Richard White, Petitioner Pro Se.
Suzan Pixton, for Respondent Department of Workforce Services.
Decision
PER CURIAM:
¶ 1 Richard White petitions for review of the Workforce Appeals Board's (the Board) decision denying him unemployment benefits. We decline to disturb the Board's decision.
¶ 2 The Board's decision on a request for unemployment benefits is a mixed question of fact and law that is more fact-like because “the case does not lend itself to consistent resolution by a uniform body of appellate precedent.” See Carbon County v. Workforce Appeals Bd., 2013 UT 41, ¶ 7, 308 P.3d 477 (citation and internal quotation marks omitted). “Because of the fact-intensive conclusions involved at the agency level,” the Board's determination is entitled to deference. See id. “When a petitioner challenges an agency's findings of fact, we are required to uphold the findings if they are supported by substantial evidence when viewed in light of the whole record before the court.” Stauffer v. Department of Workforce Servs., 2014 UT App 63, ¶ 5, 325 P.3d 109 (citations and internal quotation marks omitted).

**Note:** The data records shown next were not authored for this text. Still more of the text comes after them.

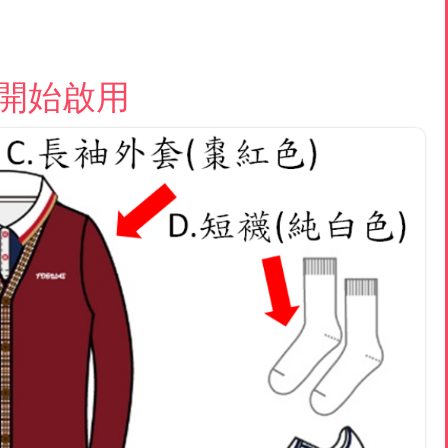
日開始啟用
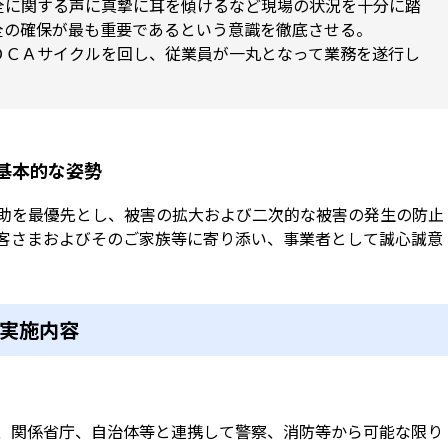
全に関する声に真摯に耳を傾けるなど現場の状況を十分に踏
全の確保が最も重要であるという意識を徹底させる。
ＤＣＡサイクルを回し、従業員が一丸となって業務を遂行し
基本的な姿勢
助を最優先とし、被害の拡大および二次的な被害の発生の防止
客さまおよびそのご家族等に寄り添い、事業者として誠心誠意
実施内容
、関係省庁、自治体等と連携して警察、消防等から可能な限り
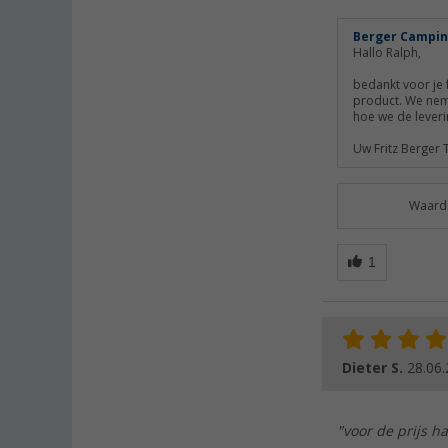
Berger Campin
Hallo Ralph,
bedankt voor je f
product. We nem
hoe we de lever
Uw Fritz Berger
Waarde
Dieter S.
28.06
"voor de prijs ha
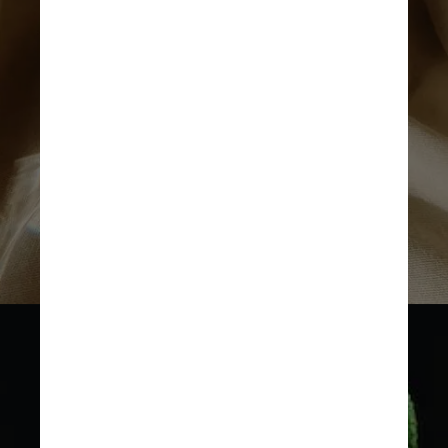
Imagem ilustrativa/Unsplash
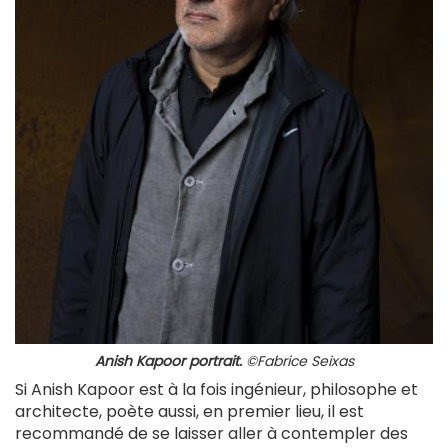
Anish Kapoor portrait.
©Fabrice Seixas
Si Anish Kapoor est à la fois ingénieur, philosophe et
architecte, poète aussi, en premier lieu, il est
recommandé de se laisser aller à contempler des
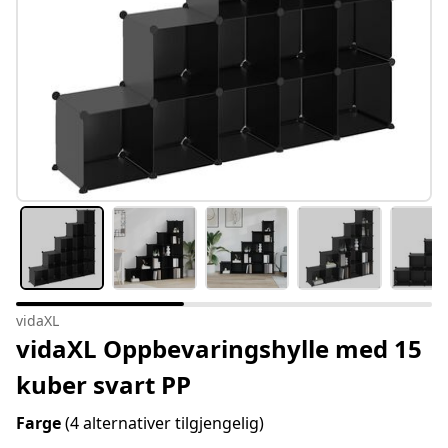
vidaXL
vidaXL Oppbevaringshylle med 15
kuber svart PP
Farge
(4 alternativer tilgjengelig)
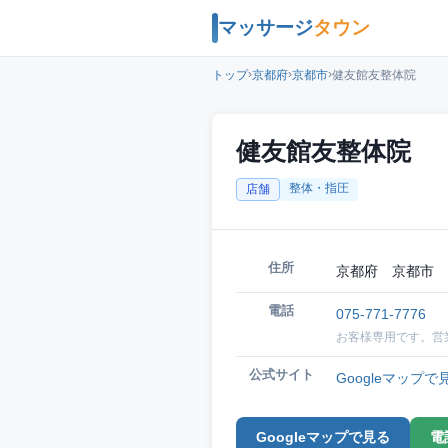
マッサージ
タウン
›
›
›
トップ
京都府
京都市
健友館友整体院
健友館友整体院
整体・指圧
店舗
住所
京都府 京都市 
電話
075-771-7776
お客様専用です。営
公式サイト
Googleマップで
Googleマップで見る
電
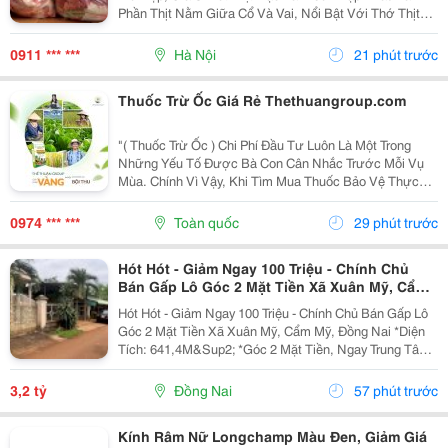
Phần Thịt Nằm Giữa Cổ Và Vai, Nổi Bật Với Thớ Thịt
Săn Chắc, Tỷ Lệ Nạc Cao Và Các Vân Mỡ Mảnh Phân
Bố Tự Nhiên . Sự Kết Hợp Hài Hòa Giữa Nạc Và Mỡ...
0911 *** ***
Hà Nội
21 phút trước
Thuốc Trừ Ốc Giá Rẻ Thethuangroup.com
"( Thuốc Trừ Ốc ) Chi Phí Đầu Tư Luôn Là Một Trong
Những Yếu Tố Được Bà Con Cân Nhắc Trước Mỗi Vụ
Mùa. Chính Vì Vậy, Khi Tìm Mua Thuốc Bảo Vệ Thực
Vật, Nhiều Người Thường Ưu Tiên Những Sản Phẩm
Có Mức Giá Hợp Lý Để Tiết Kiệm Ngân Sách. Tuy
0974 *** ***
Toàn quốc
29 phút trước
Nhiên, Giá...
Hót Hót - Giảm Ngay 100 Triệu - Chính Chủ
Bán Gấp Lô Góc 2 Mặt Tiền Xã Xuân Mỹ, Cẩm
Mỹ, Đồng Nai
Hót Hót - Giảm Ngay 100 Triệu - Chính Chủ Bán Gấp Lô
Góc 2 Mặt Tiền Xã Xuân Mỹ, Cẩm Mỹ, Đồng Nai *Diện
Tích: 641,4M&Sup2; *Góc 2 Mặt Tiền, Ngay Trung Tâm,
Thuận Tiện Kinh Doanh Đa Ngành Nghề. Cách Quốc Lộ
764 Chỉ Khoảng 400M. *Pháp Lý Sổ Hồng...
3,2 tỷ
Đồng Nai
57 phút trước
Kính Râm Nữ Longchamp Màu Đen, Giảm Giá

¶ 3 The Department of Workforce Services denied unemployment benefits because it found that White voluntarily quit his job without good cause. An administrative law judge (ALJ) affirmed that denial, and the Board affirmed the decision to deny benefits. “To establish good cause, a claimant must show that continuing the employment would have caused an adverse effect which the claimant could not control or prevent. The claimant must show that an immediate severance of the employment relationship was necessary.” Utah Admin. Code R994–405–102. Establishing an adverse effect requires a showing of “actual or potential physical, mental, economic, personal or professional harm caused or aggravated by the employment.” Id. R994–405–102(1)(a). Good cause is not established if the claimant reasonably could have continued working while looking for other employment, or had reasonable alternatives to preserve the job. Id. R994–405–102(1)(b). “The claimant's decision to quit must be measured against the actions of an average individual, not one who is unusually sensitive.” Id. R994–405–102(1)(a). “If a claimant hears rumors or other information suggesting he ... is to be ... discharged, the claimant has the responsibility to confirm, prior to leaving, that the employer intended to end the employment relationship.” Id. R994–405–106(5).

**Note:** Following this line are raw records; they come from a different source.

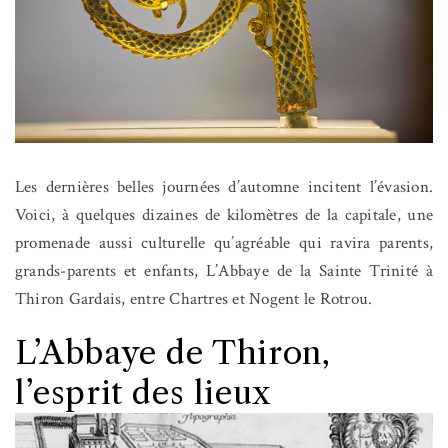
Les dernières belles journées d’automne incitent l’évasion.
Voici, à quelques dizaines de kilomètres de la capitale, une
promenade aussi culturelle qu’agréable qui ravira parents,
grands-parents et enfants, L’Abbaye de la Sainte Trinité à
Thiron Gardais, entre Chartres et Nogent le Rotrou.
L’Abbaye de Thiron,
l’esprit des lieux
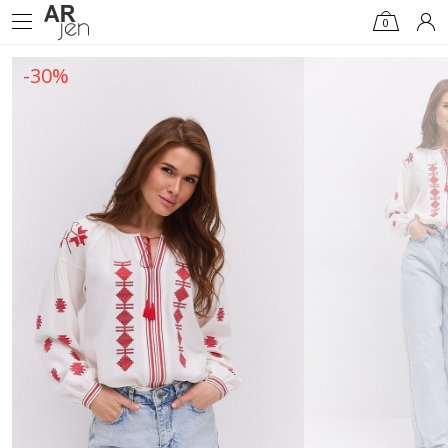
0
-30%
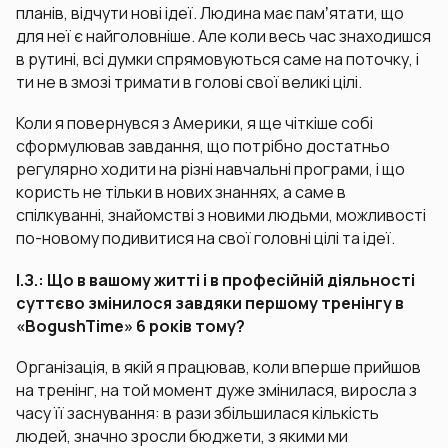
планів, відчути нові ідеї. Людина має памʼятати, що
для неї є найголовніше. Але коли весь час знаходишся
в рутині, всі думки спрямовуються саме на поточку, і
ти не в змозі тримати в голові свої великі цілі.
Коли я повернувся з Америки, я ще чіткіше собі
сформулював завдання, що потрібно достатньо
регулярно ходити на різні навчальні програми, і що
користь не тільки в нових знаннях, а саме в
спілкуванні, знайомстві з новими людьми, можливості
по-новому подивитися на свої головні цілі та ідеї.
І.З.: Що в вашому житті і в професійній діяльності
суттєво змінилося завдяки першому тренінгу в
«BogushTime» 6 років тому?
Організація, в якій я працював, коли вперше прийшов
на тренінг, на той момент дуже змінилася, виросла з
часу її заснування: в рази збільшилася кількість
людей, значно зросли бюджети, з якими ми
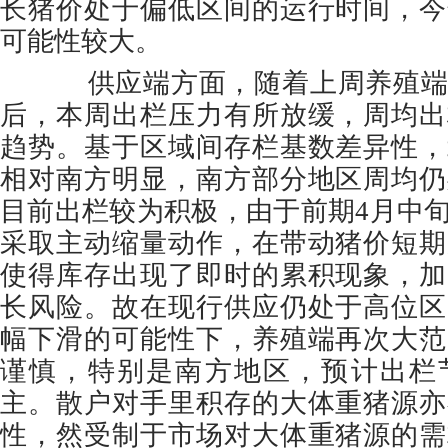
长猪价处于偏低区间的运行时间，今
可能性较大。
供应端方面，随着上周养殖端
后，本周出栏压力有所放缓，周均出
趋势。基于区域间存栏基数差异性，
相对南方明显，南方部分地区周均仍
目前出栏较为积极，由于前期4月中
采取主动缩量动作，在带动猪价短期
使得库存出现了即时的累积现象，加
长风险。故在现行供应仍处于高位区
幅下滑的可能性下，养殖端再次大范
谨慎，特别是南方地区，预计出栏
主。散户对手里积存的大体重猪源亦
性，然受制于市场对大体重猪源的需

¶ 4 On the morning of White's last work day, his supervisor gave White a disciplinary warning because he left some work unfinished on the previous day, which had to be completed by others. The supervisor told White that he would be fired if he did not properly complete his work or let someone else know if he could not do so. White worked the remainder of the day, but he did not return to work on the following day or thereafter and also did not contact the employer again. He instead filed a claim for unemployment benefits, representing that he had been fired.
¶ 5 At the hearing before the ALJ, White stated that he believed that he had been fired. The supervisor testified that White was given a warning, but that he was not discharged or fired, and that White completed the work day. The ALJ found the supervisor's testimony to be more credible that White's and found that White had voluntarily quit without good cause. The Board affirmed this determination. We defer to the agency's determination of credibility and do not disturb the Board's credibility determination. See Grace Drilling Co. v. Board of Review, 776 P.2d 63, 68 (Utah Ct.App.1989) (“It is the province of the Board, not appellate courts, to resolve conflicting evidence, and where inconsistent inferences can be drawn from the same evidence, it is for the Board to draw the inferences.”).

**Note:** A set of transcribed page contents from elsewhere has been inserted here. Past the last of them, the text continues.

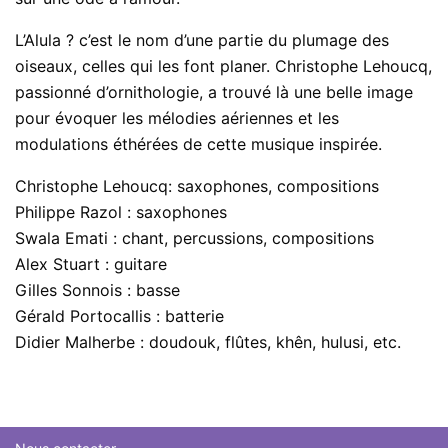
L’Alula ? c’est le nom d’une partie du plumage des
oiseaux, celles qui les font planer. Christophe Lehoucq,
passionné d’ornithologie, a trouvé là une belle image
pour évoquer les mélodies aériennes et les
modulations éthérées de cette musique inspirée.
Christophe Lehoucq: saxophones, compositions
Philippe Razol : saxophones
Swala Emati : chant, percussions, compositions
Alex Stuart : guitare
Gilles Sonnois : basse
Gérald Portocallis : batterie
Didier Malherbe : doudouk, flûtes, khên, hulusi, etc.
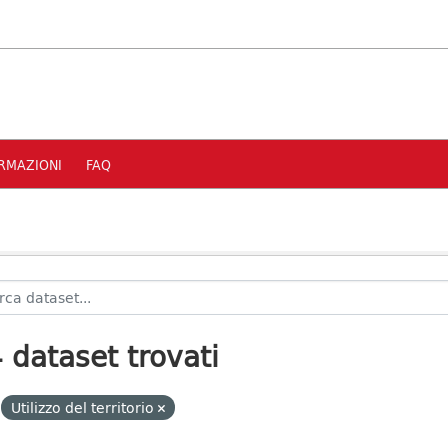
RMAZIONI
FAQ
 dataset trovati
Utilizzo del territorio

¶ 6 Where a claimant does not demonstrate good cause for voluntarily quitting his employment, “the equity and good conscience standard must be considered.... If there are mitigating circumstances and a denial of benefits would be unreasonably harsh or an affront to fairness, benefits may be allowed.” Id. R994–405–103(1). However, a claimant must have acted reasonably in quitting. Id. R994–405–103(1)(a). A claimant's actions may be reasonable “if the decision to quit was logical, sensible, or practical.” Id. White did not demonstrate any reason that required him to leave his job before securing other employment. Although he stated that he believed he had been fired, this was inconsistent with his remaining at work the rest of his last day. He was obligated to confirm with the employer whether or not he was still employed. We do not disturb the Board's decision that an award of benefits was not merited under the equity and good conscience standard.
¶ 7 For the reasons explained above, we decline to disturb the Board's decision denying benefits.